イタリアサッカーの失墜 (1/2)
チャンピオンズリーグ全滅の背景
■CL16強で全滅したイタリア勢
2008−09シーズンのチャンピオンズリーグ(CL)は決勝トーナメント1回戦が終了し、7季ぶりにイタリア勢がベスト16で全滅した。一方で、昨シーズン4強に3チームを送り込んだイングランド勢は、今季も4チームが8強に駒を進めるという勝負強さを発揮している。今日、世界で最も重要なトーナメントであるCLにおいて、これ以上プレミアシップの優位性を示すものはないだろう。
インテル、ユベントス、ローマの敗退が決まると、イタリアのメディアや世論はすぐさま、その理由を求めて議論を交わし始めた。しかし、近年のセリエAで起こっている出来事や、各クラブが置かれている状況をかんがみれば、今回の結果は驚くべき事態ではなかったのだ。
05−06シーズンには、CLに出場したイタリアの4クラブのうち、3つが準々決勝に進出した(ユベントス、インテル、ミラン)。翌06−07シーズンは2チーム(ミラン、ローマ)、昨季はローマだけだった。そうした推移があり、今シーズンはついにゼロとなったのだ。

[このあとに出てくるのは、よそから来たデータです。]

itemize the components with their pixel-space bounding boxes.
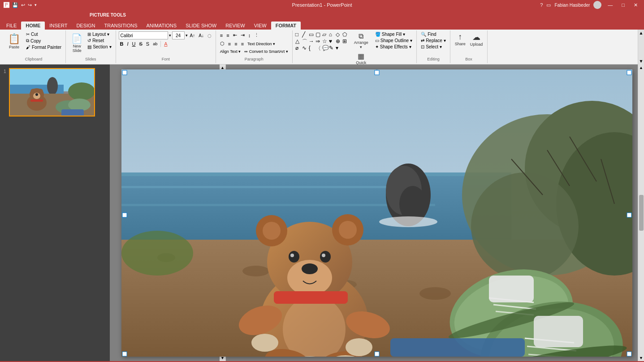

カップ戦にめっぽう強いミランは06−07シーズンにCL覇者となったが、UEFA(欧州サッカー連盟)の2つの大会における、イタリア勢の下降ぶりはここ数年顕著となっている。今季のUEFAカップでも、ウディネーゼが辛うじてラウンド16に残っているが、ミランですらすでにブレーメンの前に、ラウンド32で敗れ去っているのだ。
■“カルチョ・スキャンダル”の影響
ミランの副会長であるアドリアーノ・ガッリアーニは、“カルチョ”(イタリアサッカー)の現状をこう端的に説明する。
「われわれは地獄のふちにいる。イングランド・プレミアリーグとカルチョとの差は、彼らは各クラブがスタジアムを所有しているのに対し、われわれは違うということだ」
確かにガッリアーニの言うことは真実である。イタリアでは、各クラブのスタジアムは伝統的にコミュニティーのものであり、例えばミランとインテルの本拠地であるスタディオ・ジュゼッペ・メアッツァ(サンシーロ)は、ミラノ市が所有している(かつてミランが所有していた時代もある)。老朽化の進んだスタジアムが多いが、自治体の許可なしには建て替えることもできない。チケット収入も限られ、マーケティングの側面において、イタリアはヨーロッパでも独自の路線を貫いているのだ。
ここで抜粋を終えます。